Work request: Pictures are not part of the copy. Reproduce all the records exactly.

Top of Data for this task

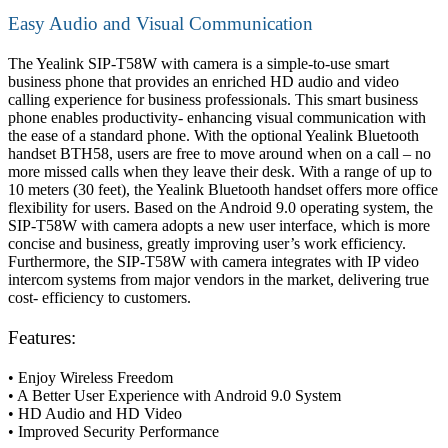
Easy Audio and Visual Communication
The Yealink SIP-T58W with camera is a simple-to-use smart
business phone that provides an enriched HD audio and video
calling experience for business professionals. This smart business
phone enables productivity- enhancing visual communication with
the ease of a standard phone. With the optional Yealink Bluetooth
handset BTH58, users are free to move around when on a call – no
more missed calls when they leave their desk. With a range of up to
10 meters (30 feet), the Yealink Bluetooth handset offers more office
flexibility for users. Based on the Android 9.0 operating system, the
SIP-T58W with camera adopts a new user interface, which is more
concise and business, greatly improving user’s work efficiency.
Furthermore, the SIP-T58W with camera integrates with IP video
intercom systems from major vendors in the market, delivering true
cost- efficiency to customers.
Features:
• Enjoy Wireless Freedom
• A Better User Experience with Android 9.0 System
• HD Audio and HD Video
• Improved Security Performance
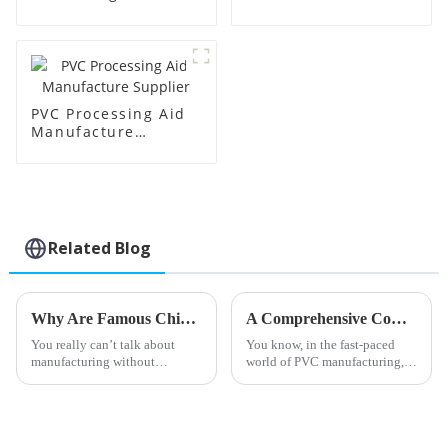
Supplier
Factory Supplier
PVC Processing Aid
Manufacture
Supplier
Related Blog
Why Are Famous China Transparent Processing Aids Essential for Manufacturing?
A Comprehensive Comparison of the Best PVC Processing Aids for Enhanced Production Efficiency
You really can’t talk about
You know, in the fast-paced
manufacturing without
world of PVC manufacturing,
mentioning how important
making sure we run things as
efficiently as possible is super
important. One big player in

Bottom of Data for this task

Solution to the problem:
Easy Audio and Visual Communication
The Yealink SIP-T58W with camera is a simple-to-use smart
business phone that provides an enriched HD audio and video
calling experience for business professionals. This smart business
phone enables productivity- enhancing visual communication with
the ease of a standard phone. With the optional Yealink Bluetooth
handset BTH58, users are free to move around when on a call – no
more missed calls when they leave their desk. With a range of up to
10 meters (30 feet), the Yealink Bluetooth handset offers more office
flexibility for users. Based on the Android 9.0 operating system, the
SIP-T58W with camera adopts a new user interface, which is more
concise and business, greatly improving user’s work efficiency.
Furthermore, the SIP-T58W with camera integrates with IP video
intercom systems from major vendors in the market, delivering true
cost- efficiency to customers.
Features:
• Enjoy Wireless Freedom
• A Better User Experience with Android 9.0 System
• HD Audio and HD Video
• Improved Security Performance
Supplier
Factory Supplier
PVC Processing Aid
Manufacture
Supplier
Related Blog
Why Are Famous China Transparent Processing Aids Essential for Manufacturing?
A Comprehensive Comparison of the Best PVC Processing Aids for Enhanced Production Efficiency
You really can’t talk about
You know, in the fast-paced
manufacturing without
world of PVC manufacturing,
mentioning how important
making sure we run things as
efficiently as possible is super
important. One big player in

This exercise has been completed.